As the Trump administration undertakes a review of Dodd-Frank, the 2010 financial reform law arising from the 2008 financial crisis, I nominate for repeal the parts of the statute that created the Financial Stability Oversight Council (FSOC).
Dodd-Frank created the council of ten federal financial regulators to identify systemic risks and gave it the power to designate large financial services institutions as “systemically significant.”
The council spends taxpayer and industry dollars supposedly searching for perceived risks in the financial system but, instead, has used its designation power to expand federal regulatory power over larger swaths of the U.S. economy.
So far, FSOC has designated 16 banks and four nonbank financial institutions as systemically important. Not surprisingly, shortly after designation, many of those banks entered into settlements with the federal government over housing crisis misdeeds.
Not widely reported is that millions of dollars from those settlements went to housing advocates and other “community organizing” groups aligned with the Obama administration.
Designation subjects the financial institutions to “enhanced supervision" by the Federal Reserve. Famously, JP Morgan still stumbled on the London Whale trade despite such supervision. More recently, Wells Fargo apparently created numerous fake bank accounts to meet sales targets while under enhanced supervision.
The idea that bank regulators will identify risks leading to the next U.S. financial crisis might be more credible if they could even identify day-to-day violations at the designated banks where they have teams of monitors.
FSOC also designated four nonbank companies as systemically significant — AIG, Prudential Financial, MetLife, and GE Capital, the financing arm of General Electric Co.
However, a federal judge threw out the MetLife designation on March 30, 2016, because FSOC failed to make the case, although the order is sealed. Later in 2016, GE Capital got out from under its designation by selling a significant portion of its financial services business.

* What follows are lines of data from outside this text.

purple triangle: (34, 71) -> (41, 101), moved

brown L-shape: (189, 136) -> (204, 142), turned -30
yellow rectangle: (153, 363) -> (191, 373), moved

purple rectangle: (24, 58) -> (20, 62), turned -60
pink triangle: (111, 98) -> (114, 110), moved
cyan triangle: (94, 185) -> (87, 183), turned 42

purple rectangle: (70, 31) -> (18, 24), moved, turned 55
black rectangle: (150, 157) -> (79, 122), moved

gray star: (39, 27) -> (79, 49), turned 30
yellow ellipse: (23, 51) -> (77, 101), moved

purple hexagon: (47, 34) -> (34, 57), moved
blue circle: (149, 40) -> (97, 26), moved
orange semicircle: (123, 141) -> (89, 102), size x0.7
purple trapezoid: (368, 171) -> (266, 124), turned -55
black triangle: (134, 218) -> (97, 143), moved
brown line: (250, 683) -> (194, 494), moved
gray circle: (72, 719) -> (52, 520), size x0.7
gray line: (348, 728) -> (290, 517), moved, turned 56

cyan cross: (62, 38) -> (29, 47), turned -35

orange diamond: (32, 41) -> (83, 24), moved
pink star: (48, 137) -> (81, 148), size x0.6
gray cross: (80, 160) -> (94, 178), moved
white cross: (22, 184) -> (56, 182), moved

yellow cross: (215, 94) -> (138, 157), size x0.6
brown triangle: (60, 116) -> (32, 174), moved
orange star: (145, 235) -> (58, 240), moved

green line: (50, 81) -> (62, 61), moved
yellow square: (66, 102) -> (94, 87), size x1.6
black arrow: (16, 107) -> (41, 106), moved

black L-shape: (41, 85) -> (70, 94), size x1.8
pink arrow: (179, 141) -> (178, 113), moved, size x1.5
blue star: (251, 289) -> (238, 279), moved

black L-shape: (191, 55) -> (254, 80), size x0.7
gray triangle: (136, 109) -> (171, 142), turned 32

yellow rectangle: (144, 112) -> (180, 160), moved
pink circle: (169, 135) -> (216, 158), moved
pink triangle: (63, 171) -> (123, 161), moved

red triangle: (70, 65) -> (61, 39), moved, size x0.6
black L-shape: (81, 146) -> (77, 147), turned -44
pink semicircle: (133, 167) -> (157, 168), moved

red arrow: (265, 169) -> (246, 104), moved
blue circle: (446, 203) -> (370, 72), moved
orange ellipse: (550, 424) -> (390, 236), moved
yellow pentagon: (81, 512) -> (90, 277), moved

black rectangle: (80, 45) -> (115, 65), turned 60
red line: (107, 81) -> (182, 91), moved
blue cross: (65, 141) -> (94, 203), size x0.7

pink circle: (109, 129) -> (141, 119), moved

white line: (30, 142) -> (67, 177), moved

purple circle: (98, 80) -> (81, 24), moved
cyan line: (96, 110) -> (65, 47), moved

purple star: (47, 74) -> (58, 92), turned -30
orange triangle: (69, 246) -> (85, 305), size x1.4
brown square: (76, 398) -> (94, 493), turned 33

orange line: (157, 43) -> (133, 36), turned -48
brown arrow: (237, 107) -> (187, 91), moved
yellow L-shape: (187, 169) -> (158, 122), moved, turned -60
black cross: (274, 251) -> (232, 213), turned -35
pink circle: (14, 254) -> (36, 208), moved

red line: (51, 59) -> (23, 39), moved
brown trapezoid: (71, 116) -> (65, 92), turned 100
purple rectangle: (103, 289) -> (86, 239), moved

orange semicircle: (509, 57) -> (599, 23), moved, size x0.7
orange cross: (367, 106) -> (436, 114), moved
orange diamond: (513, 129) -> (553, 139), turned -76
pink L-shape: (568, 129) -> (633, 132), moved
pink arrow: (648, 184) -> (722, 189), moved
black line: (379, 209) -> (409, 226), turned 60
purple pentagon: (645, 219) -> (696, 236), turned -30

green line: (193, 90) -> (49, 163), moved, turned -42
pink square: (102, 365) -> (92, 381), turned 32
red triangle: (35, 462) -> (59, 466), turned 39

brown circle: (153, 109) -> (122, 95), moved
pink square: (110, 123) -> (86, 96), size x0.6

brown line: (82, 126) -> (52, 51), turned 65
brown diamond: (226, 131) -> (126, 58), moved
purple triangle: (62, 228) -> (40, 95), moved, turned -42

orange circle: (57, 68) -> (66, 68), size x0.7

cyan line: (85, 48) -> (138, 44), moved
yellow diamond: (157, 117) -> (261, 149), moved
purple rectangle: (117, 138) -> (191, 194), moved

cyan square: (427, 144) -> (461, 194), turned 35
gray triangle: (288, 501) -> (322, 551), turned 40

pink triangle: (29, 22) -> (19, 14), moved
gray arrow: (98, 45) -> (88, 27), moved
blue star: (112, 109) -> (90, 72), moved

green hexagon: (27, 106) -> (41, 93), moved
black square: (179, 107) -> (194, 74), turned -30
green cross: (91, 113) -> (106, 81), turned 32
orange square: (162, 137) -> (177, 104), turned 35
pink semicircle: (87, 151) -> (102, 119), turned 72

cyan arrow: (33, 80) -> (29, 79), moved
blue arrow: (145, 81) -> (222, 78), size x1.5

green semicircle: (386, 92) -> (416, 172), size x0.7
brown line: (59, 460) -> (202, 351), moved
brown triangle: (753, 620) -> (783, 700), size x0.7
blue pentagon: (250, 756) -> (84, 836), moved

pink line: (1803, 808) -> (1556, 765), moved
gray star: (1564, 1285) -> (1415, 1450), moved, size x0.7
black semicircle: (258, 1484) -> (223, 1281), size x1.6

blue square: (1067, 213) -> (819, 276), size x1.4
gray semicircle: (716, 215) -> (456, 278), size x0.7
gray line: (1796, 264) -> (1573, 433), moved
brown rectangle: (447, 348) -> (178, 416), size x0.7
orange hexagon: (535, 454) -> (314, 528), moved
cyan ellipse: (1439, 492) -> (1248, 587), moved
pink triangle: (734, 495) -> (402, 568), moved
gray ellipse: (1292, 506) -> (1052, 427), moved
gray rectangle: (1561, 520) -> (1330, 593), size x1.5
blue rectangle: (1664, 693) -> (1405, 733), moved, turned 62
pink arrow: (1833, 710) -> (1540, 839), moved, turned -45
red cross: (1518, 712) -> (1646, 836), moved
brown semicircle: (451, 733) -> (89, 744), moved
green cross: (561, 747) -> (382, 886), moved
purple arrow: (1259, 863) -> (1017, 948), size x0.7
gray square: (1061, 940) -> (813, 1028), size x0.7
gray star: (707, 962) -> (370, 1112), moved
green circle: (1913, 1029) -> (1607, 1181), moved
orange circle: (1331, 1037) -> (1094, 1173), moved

FSOC includes the Office of Financial Research to provide research on systemic risk issues with a $100,000,000 budget funded by assessments on the industry.
In 2013, OFR issued a research report that served as the basis for FSOC to start an effort to designate asset management firms, like Fidelity and Blackrock, as systemically significant.
The SEC was able to turn back this effort in 2014, but as recently as 2016, the FSOC issued a report about its concerns with hedge fund leverage.
The dilemma for the Trump administration is whether to be content with quieting FSOC for the next four-to-eight years or to try to abolish it. The new Treasury secretary can effectively remove FSOC from the scene by calling fewer meetings and not designating any more financial services firms.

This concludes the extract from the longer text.